(Records shown begins)
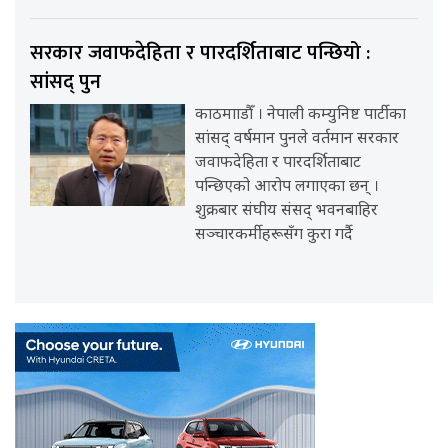
सरकार जवाफदेहिता र पारदर्शिताबाट पन्छियो :
सांसद् पुन
काठमााडौँ । नेपाली कम्युनिष्ट पार्टीका
सांसद् वर्षमान पुनले वर्तमान सरकार
जवाफदेहिता र पारदर्शिताबाट
पन्छिएको आरोप लगाएका छन् ।
शुक्रबार संघीय संसद् भवनबाहिर
सञ्चारकर्मीहरूसँग कुरा गर्दै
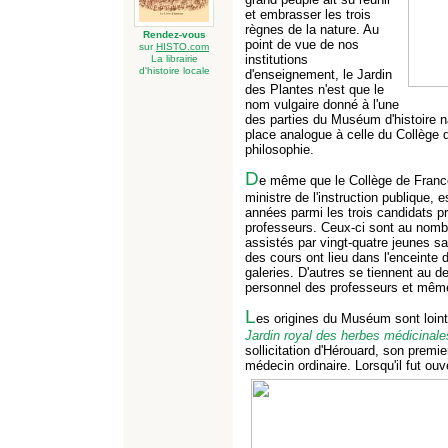
et embrasser les trois
règnes de la nature. Au
Rendez-vous
point de vue de nos
sur
HISTO.com
institutions
La librairie
d'histoire locale
d'enseignement, le Jardin
des Plantes n'est que le
nom vulgaire donné à l'une
des parties du Muséum d'histoire nat
place analogue à celle du Collège d
philosophie.
D
e même que le Collège de France
ministre de l'instruction publique, 
années parmi les trois candidats p
professeurs. Ceux-ci sont au nombre
assistés par vingt-quatre jeunes sav
des cours ont lieu dans l'enceinte
galeries. D'autres se tiennent au d
personnel des professeurs et mêm
L
es origines du Muséum sont loint
Jardin royal des herbes médicinale
sollicitation d'Hérouard, son prem
médecin ordinaire. Lorsqu'il fut ouv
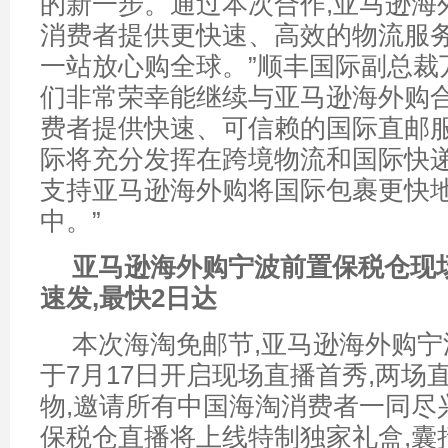
的新一步。通过本次合作,亚马逊海
消费者提供更快速、高效的物流服务
一站放心购全球。”顺丰国际副总裁万
们非常荣幸能继续与亚马逊海外购合
费者提供快速、可信赖的国际直邮服
际将充分发挥在跨境物流和国际快递
支持亚马逊海外购将国际包裹更快
中。”
亚马逊海外购宁波前置保税
仓现
速发,最快2日达
本次海淘免邮节,亚马逊海外购
于7月17日开启现场直播首秀,两场
物,邀请所有中国海淘消费者一同尽
保税仓直播将上线特制独家礼盒,囊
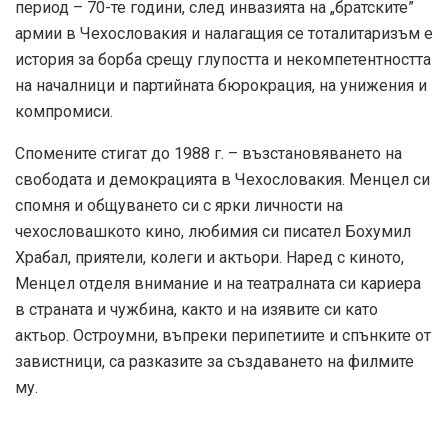
период – 70-те години, след инвазията на „братските”
армии в Чехословакия и налагащия се тоталитаризъм е
история за борба срещу глупостта и некомпетентността
на началници и партийната бюрокрация, на унижения и
компромиси.
Спомените стигат до 1988 г. – възстановяването на
свободата и демокрацията в Чехословакия. Менцел си
спомня и общуването си с ярки личности на
чехословашкото кино, любимия си писател Бохумил
Храбал, приятели, колеги и актьори. Наред с киното,
Менцел отделя внимание и на театралната си кариера
в страната и чужбина, както и на изявите си като
актьор. Остроумни, въпреки перипетиите и спънките от
завистници, са разказите за създаването на филмите
му.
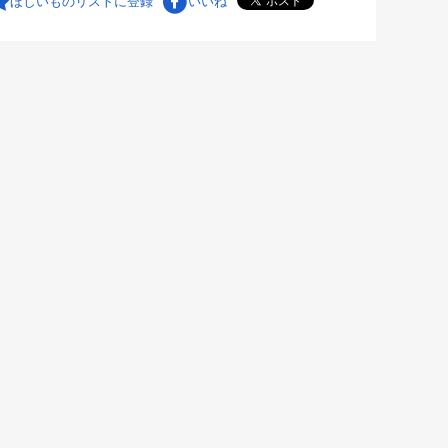
ほしいものリストに登録
いいね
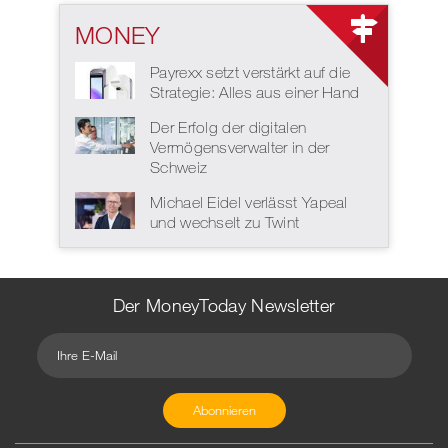
MONEY
Payrexx setzt verstärkt auf die
Strategie: Alles aus einer Hand
Der Erfolg der digitalen
Vermögensverwalter in der
Schweiz
Michael Eidel verlässt Yapeal
und wechselt zu Twint
Der MoneyToday Newsletter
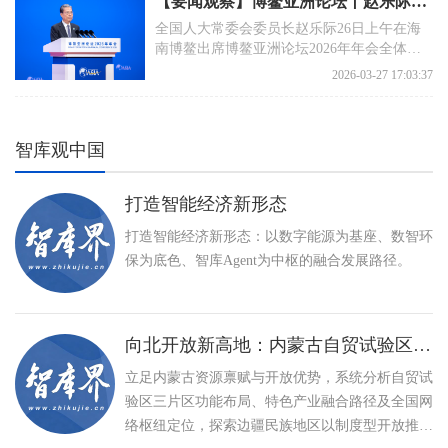
【要闻观察】博鳌亚洲论坛丨赵乐际出席博鳌亚洲论坛2026年年会全体大会并发表主旨演讲
全国人大常委会委员长赵乐际26日上午在海
南博鳌出席博鳌亚洲论坛2026年年会全体大
会，并发表题为《把握正确方向 共创美好
2026-03-27 17:03:37
未来》的主旨演讲。
智库观中国
打造智能经济新形态
打造智能经济新形态：以数字能源为基座、数智环
保为底色、智库Agent为中枢的融合发展路径。
向北开放新高地：内蒙古自贸试验区建设与特色产业高质量发展路径
立足内蒙古资源禀赋与开放优势，系统分析自贸试
验区三片区功能布局、特色产业融合路径及全国网
络枢纽定位，探索边疆民族地区以制度型开放推动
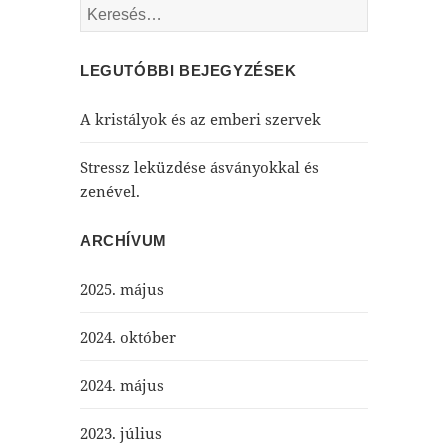
Keresés:
LEGUTÓBBI BEJEGYZÉSEK
A kristályok és az emberi szervek
Stressz leküzdése ásványokkal és
zenével.
ARCHÍVUM
2025. május
2024. október
2024. május
2023. július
(Records shown ends)
* _Task description_: Exact repeat of the material above: every line from the one with "支持亚马逊海外购将国际包裹更快" through the one with "история за борба", endpoints included, and nothing more. No pictures.

* _Solved problem_:
支持亚马逊海外购将国际包裹更快
中。”
亚马逊海外购宁波前置保税
仓现
速发,最快2日达
本次海淘免邮节,亚马逊海外购
于7月17日开启现场直播首秀,两场
物,邀请所有中国海淘消费者一同尽
保税仓直播将上线特制独家礼盒,囊
период – 70-те години, след инвазията на „братските”
армии в Чехословакия и налагащия се тоталитаризъм е
история за борба срещу глупостта и некомпетентността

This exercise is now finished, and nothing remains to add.